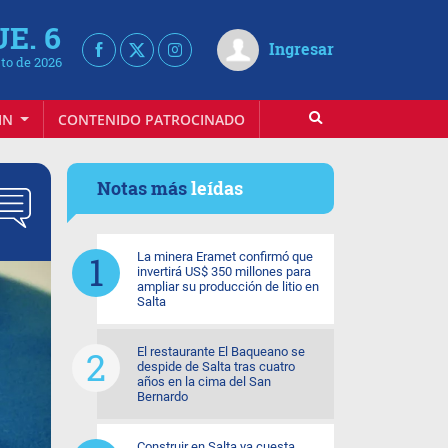
UE. 6
Ingresar
to de 2026
IN
CONTENIDO PATROCINADO
Notas más
leídas
La minera Eramet confirmó que
invertirá US$ 350 millones para
ampliar su producción de litio en
Salta
El restaurante El Baqueano se
despide de Salta tras cuatro
años en la cima del San
Bernardo
Construir en Salta ya cuesta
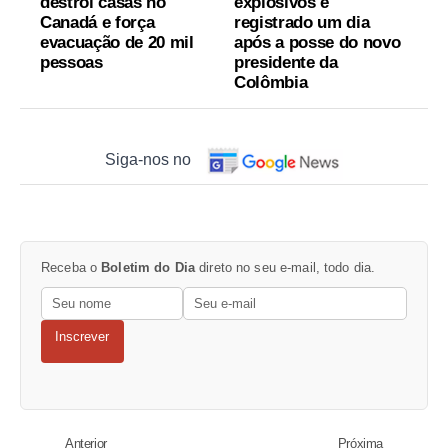
destrói casas no
explosivos é
Canadá e força
registrado um dia
evacuação de 20 mil
após a posse do novo
pessoas
presidente da
Colômbia
Siga-nos no
Receba o
Boletim do Dia
direto no seu e-mail, todo dia.
Inscrever
Anterior
Próxima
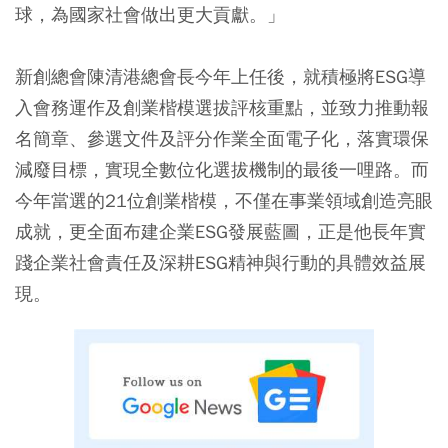
球，為國家社會做出更大貢獻。」
新創總會陳清港總會長今年上任後，就積極將ESG導
入會務運作及創業楷模選拔評核重點，並致力推動報
名簡章、參選文件及評分作業全面電子化，落實環保
減廢目標，實現全數位化選拔機制的最後一哩路。而
今年當選的21位創業楷模，不僅在事業領域創造亮眼
成就，更全面布建企業ESG發展藍圖，正是他長年實
踐企業社會責任及深耕ESG精神與行動的具體效益展
現。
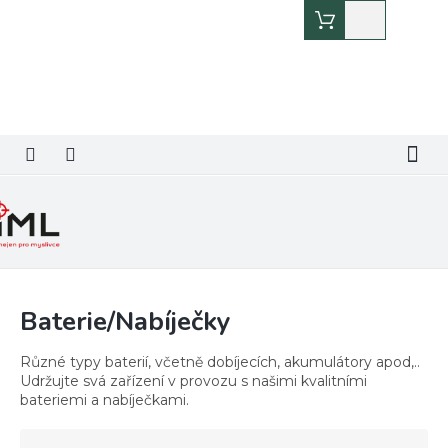
Přejít
Nákupní
na
košík
obsah
Baterie/Nabíječky
Různé typy baterií, včetně dobíjecích, akumulátory apod,..
Udržujte svá zařízení v provozu s našimi kvalitními
bateriemi a nabíječkami.
Ř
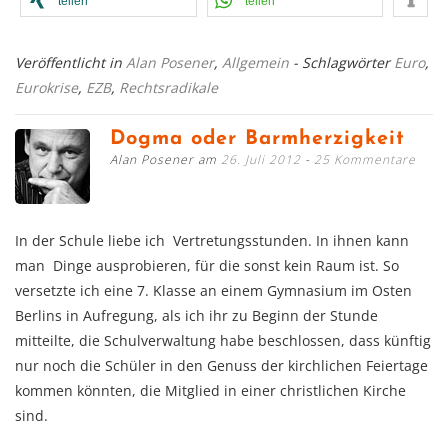
teilen
teilen
Veröffentlicht in
Alan Posener
,
Allgemein
- Schlagwörter
Euro
,
Eurokrise
,
EZB
,
Rechtsradikale
Dogma oder Barmherzigkeit
Alan Posener am
26. Juli 2012
25 Kommentare
In der Schule liebe ich Vertretungsstunden. In ihnen kann
man Dinge ausprobieren, für die sonst kein Raum ist. So
versetzte ich eine 7. Klasse an einem Gymnasium im Osten
Berlins in Aufregung, als ich ihr zu Beginn der Stunde
mitteilte, die Schulverwaltung habe beschlossen, dass künftig
nur noch die Schüler in den Genuss der kirchlichen Feiertage
kommen könnten, die Mitglied in einer christlichen Kirche
sind.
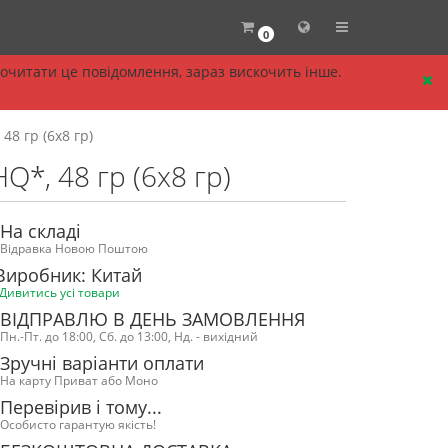
0
прочитати це повідомлення, зараз вискочить інше.
48 гр (6х8 гр)
Q*, 48 гр (6х8 гр)
На складі
Відравка Новою Поштою
Виробник: Китай
Дивитись усі товари
ВІДПРАВЛЮ В ДЕНЬ ЗАМОВЛЕННЯ
Пн.-Пт. до 18:00, Сб. до 13:00, Нд. - вихідний
Зручні варіанти оплати
На карту Приват або Моно
Перевірив і тому...
Особисто гарантую якість!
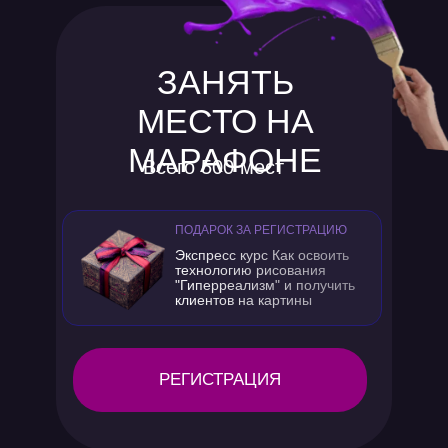
ЗАНЯТЬ
МЕСТО НА
МАРАФОНЕ
Всего 500 мест
ПОДАРОК ЗА РЕГИСТРАЦИЮ
Экспресс курс Как освоить
технологию рисования
"Гиперреализм" и получить
клиентов на картины
РЕГИСТРАЦИЯ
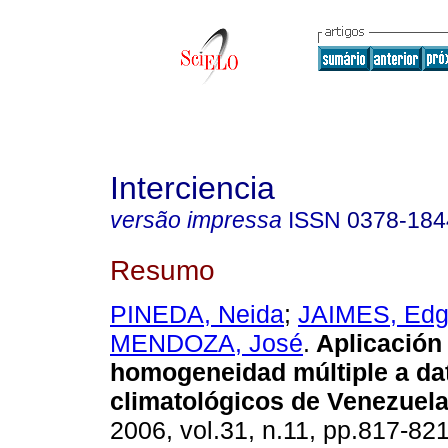
Interciencia
versão impressa
ISSN
0378-184
Resumo
PINEDA, Neida
;
JAIMES, Edg
MENDOZA, José
.
Aplicación 
homogeneidad múltiple a da
climatológicos de Venezuel
2006, vol.31, n.11, pp.817-82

Required action >>
Without carrying over any pictures, retype the records above exactly.

Answer box >>
UE. 6
Ingresar
to de 2026
IN
CONTENIDO PATROCINADO
Notas más
leídas
La minera Eramet confirmó que
invertirá US$ 350 millones para
ampliar su producción de litio en
Salta
El restaurante El Baqueano se
despide de Salta tras cuatro
años en la cima del San
Bernardo
Construir en Salta ya cuesta
destrói casas no
explosivos é
Canadá e força
registrado um dia
evacuação de 20 mil
após a posse do novo
pessoas
presidente da
Colômbia
Siga-nos no
Receba o
Boletim do Dia
direto no seu e-mail, todo dia.
Inscrever
Anterior
Próxima
球，為國家社會做出更大貢獻。」
新創總會陳清港總會長今年上任後，就積極將ESG導
入會務運作及創業楷模選拔評核重點，並致力推動報
名簡章、參選文件及評分作業全面電子化，落實環保
減廢目標，實現全數位化選拔機制的最後一哩路。而
今年當選的21位創業楷模，不僅在事業領域創造亮眼
成就，更全面布建企業ESG發展藍圖，正是他長年實
踐企業社會責任及深耕ESG精神與行動的具體效益展
現。
Přejít
Nákupní
na
košík
obsah
Baterie/Nabíječky
Různé typy baterií, včetně dobíjecích, akumulátory apod,..
Udržujte svá zařízení v provozu s našimi kvalitními
bateriemi a nabíječkami.
Ř
teilen
teilen
Veröffentlicht in
Alan Posener
,
Allgemein
- Schlagwörter
Euro
,
Eurokrise
,
EZB
,
Rechtsradikale
Dogma oder Barmherzigkeit
Alan Posener am
26. Juli 2012
25 Kommentare
In der Schule liebe ich Vertretungsstunden. In ihnen kann
man Dinge ausprobieren, für die sonst kein Raum ist. So
versetzte ich eine 7. Klasse an einem Gymnasium im Osten
Berlins in Aufregung, als ich ihr zu Beginn der Stunde
mitteilte, die Schulverwaltung habe beschlossen, dass künftig
nur noch die Schüler in den Genuss der kirchlichen Feiertage
kommen könnten, die Mitglied in einer christlichen Kirche
sind.
0
прочитати це повідомлення, зараз вискочить інше.
48 гр (6х8 гр)
Q*, 48 гр (6х8 гр)
На складі
Відравка Новою Поштою
Виробник: Китай
Дивитись усі товари
ВІДПРАВЛЮ В ДЕНЬ ЗАМОВЛЕННЯ
Пн.-Пт. до 18:00, Сб. до 13:00, Нд. - вихідний
Зручні варіанти оплати
На карту Приват або Моно
Перевірив і тому...
Особисто гарантую якість!
ЗАНЯТЬ
МЕСТО НА
МАРАФОНЕ
Всего 500 мест
ПОДАРОК ЗА РЕГИСТРАЦИЮ
Экспресс курс Как освоить
технологию рисования
"Гиперреализм" и получить
клиентов на картины
РЕГИСТРАЦИЯ
Interciencia
versão impressa
ISSN
0378-184
Resumo
PINEDA, Neida
;
JAIMES, Edg
MENDOZA, José
.
Aplicación 
homogeneidad múltiple a da
climatológicos de Venezuel
2006, vol.31, n.11, pp.817-82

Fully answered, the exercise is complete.